The script used on Broadway originally is pretty much perfect, can't speak to the revivals. People nowadays misunderstand the ending completely, but I blame them, not the show.
"When The Wiz blew into the Majestic Theater back in 1975, lucky were the theatergoers who got stuck back in the standing room. Here, at last, was a musical with a sound that dared you to keep still. As a former Wiz standee, I can happily report that we took the dare: The minute 'Ease on Down the Road' kicked in, the rear orchestra landing was as jumping as Studio 54."
An awesome pertinent example is The Color Purple, I enjoyed the original version, but many didn’t including the New York Times, however the show was re-conceived at the Menier Chocolate Factory and went on to win the Tony, so there was a decent show in there somewhere, the New York Times gave this production a Critic’s Pick to pick.

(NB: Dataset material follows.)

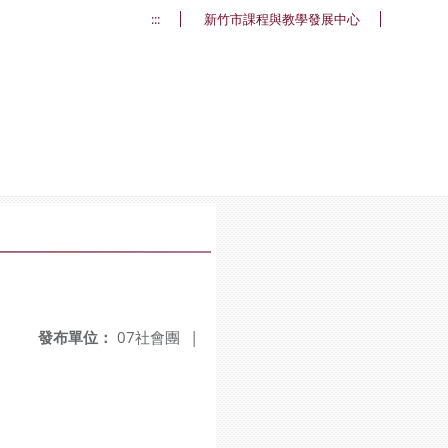
:::
新竹市課程與教學發展中心
發布單位：
07社會團
|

You could also argue the same case for La Cage Aux Follies, not as watertight as the the above, as I imagine the original would’ve been brilliant and groundbreaking, but a later revival wasn’t as good. This was also done by the Menier Chocolate Factory.
A show I am not wild about, but the current revival of Chicago, would trump the original.
No not a fan of Chicago, the original production didn’t run that long 2 (years,) it had a stellar cast. The revival has run forever.
Another show that got planned when it opened was Stephen Sondheim’s Merrily We Roll Along with Frank Rich slating it, however the Menier Chocolate Factory did a revival a few years back, which Ben Brantley loved.
Chicago really didn’t change though, the revival just spoke differently at a different time. We were at the beginning of a new phase of the anti-hero, the OJ trial, the fame tied to notoriety.